LISTED ENTRIES Block Start

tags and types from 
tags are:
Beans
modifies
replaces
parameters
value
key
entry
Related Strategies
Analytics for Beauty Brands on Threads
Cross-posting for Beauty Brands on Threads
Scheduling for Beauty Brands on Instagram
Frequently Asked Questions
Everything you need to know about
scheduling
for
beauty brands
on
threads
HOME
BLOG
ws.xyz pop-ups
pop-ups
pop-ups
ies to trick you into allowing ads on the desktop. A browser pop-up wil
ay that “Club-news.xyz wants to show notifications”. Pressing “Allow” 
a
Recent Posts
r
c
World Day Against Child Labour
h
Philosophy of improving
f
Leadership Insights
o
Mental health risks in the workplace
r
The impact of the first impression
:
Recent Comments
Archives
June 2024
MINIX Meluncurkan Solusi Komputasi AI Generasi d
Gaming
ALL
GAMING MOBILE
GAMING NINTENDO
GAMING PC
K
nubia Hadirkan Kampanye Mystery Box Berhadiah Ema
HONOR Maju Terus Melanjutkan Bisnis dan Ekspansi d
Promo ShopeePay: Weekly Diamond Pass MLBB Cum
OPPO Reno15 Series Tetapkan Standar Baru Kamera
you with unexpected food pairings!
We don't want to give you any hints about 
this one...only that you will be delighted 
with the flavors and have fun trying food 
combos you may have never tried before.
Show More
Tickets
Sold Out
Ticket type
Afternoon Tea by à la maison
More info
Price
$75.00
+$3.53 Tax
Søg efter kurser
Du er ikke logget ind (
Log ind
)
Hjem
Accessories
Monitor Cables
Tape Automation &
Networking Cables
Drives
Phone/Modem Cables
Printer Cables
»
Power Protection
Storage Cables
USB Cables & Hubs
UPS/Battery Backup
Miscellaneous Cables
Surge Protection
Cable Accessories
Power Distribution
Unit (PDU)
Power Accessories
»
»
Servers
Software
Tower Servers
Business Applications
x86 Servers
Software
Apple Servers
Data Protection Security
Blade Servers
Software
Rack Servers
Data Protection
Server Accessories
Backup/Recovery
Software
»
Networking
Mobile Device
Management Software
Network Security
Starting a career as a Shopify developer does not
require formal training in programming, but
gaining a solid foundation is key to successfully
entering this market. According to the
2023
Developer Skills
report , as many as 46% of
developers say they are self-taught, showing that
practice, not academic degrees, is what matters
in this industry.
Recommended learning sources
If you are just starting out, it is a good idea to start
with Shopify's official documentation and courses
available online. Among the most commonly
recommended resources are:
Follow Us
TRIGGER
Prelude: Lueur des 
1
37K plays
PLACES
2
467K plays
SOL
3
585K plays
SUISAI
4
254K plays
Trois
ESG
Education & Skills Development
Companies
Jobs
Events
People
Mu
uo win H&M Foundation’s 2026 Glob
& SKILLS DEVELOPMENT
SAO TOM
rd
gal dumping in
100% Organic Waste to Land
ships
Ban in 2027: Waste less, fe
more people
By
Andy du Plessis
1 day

LISTED ENTRIES Block End

Please print the records above exactly, leaving nothing out.

tags and types from 
tags are:
Beans
modifies
replaces
parameters
value
key
entry
Related Strategies
Analytics for Beauty Brands on Threads
Cross-posting for Beauty Brands on Threads
Scheduling for Beauty Brands on Instagram
Frequently Asked Questions
Everything you need to know about
scheduling
for
beauty brands
on
threads
HOME
BLOG
ws.xyz pop-ups
pop-ups
pop-ups
ies to trick you into allowing ads on the desktop. A browser pop-up wil
ay that “Club-news.xyz wants to show notifications”. Pressing “Allow” 
a
Recent Posts
r
c
World Day Against Child Labour
h
Philosophy of improving
f
Leadership Insights
o
Mental health risks in the workplace
r
The impact of the first impression
:
Recent Comments
Archives
June 2024
MINIX Meluncurkan Solusi Komputasi AI Generasi d
Gaming
ALL
GAMING MOBILE
GAMING NINTENDO
GAMING PC
K
nubia Hadirkan Kampanye Mystery Box Berhadiah Ema
HONOR Maju Terus Melanjutkan Bisnis dan Ekspansi d
Promo ShopeePay: Weekly Diamond Pass MLBB Cum
OPPO Reno15 Series Tetapkan Standar Baru Kamera
you with unexpected food pairings!
We don't want to give you any hints about 
this one...only that you will be delighted 
with the flavors and have fun trying food 
combos you may have never tried before.
Show More
Tickets
Sold Out
Ticket type
Afternoon Tea by à la maison
More info
Price
$75.00
+$3.53 Tax
Søg efter kurser
Du er ikke logget ind (
Log ind
)
Hjem
Accessories
Monitor Cables
Tape Automation &
Networking Cables
Drives
Phone/Modem Cables
Printer Cables
»
Power Protection
Storage Cables
USB Cables & Hubs
UPS/Battery Backup
Miscellaneous Cables
Surge Protection
Cable Accessories
Power Distribution
Unit (PDU)
Power Accessories
»
»
Servers
Software
Tower Servers
Business Applications
x86 Servers
Software
Apple Servers
Data Protection Security
Blade Servers
Software
Rack Servers
Data Protection
Server Accessories
Backup/Recovery
Software
»
Networking
Mobile Device
Management Software
Network Security
Starting a career as a Shopify developer does not
require formal training in programming, but
gaining a solid foundation is key to successfully
entering this market. According to the
2023
Developer Skills
report , as many as 46% of
developers say they are self-taught, showing that
practice, not academic degrees, is what matters
in this industry.
Recommended learning sources
If you are just starting out, it is a good idea to start
with Shopify's official documentation and courses
available online. Among the most commonly
recommended resources are:
Follow Us
TRIGGER
Prelude: Lueur des 
1
37K plays
PLACES
2
467K plays
SOL
3
585K plays
SUISAI
4
254K plays
Trois
ESG
Education & Skills Development
Companies
Jobs
Events
People
Mu
uo win H&M Foundation’s 2026 Glob
& SKILLS DEVELOPMENT
SAO TOM
rd
gal dumping in
100% Organic Waste to Land
ships
Ban in 2027: Waste less, fe
more people
By
Andy du Plessis
1 day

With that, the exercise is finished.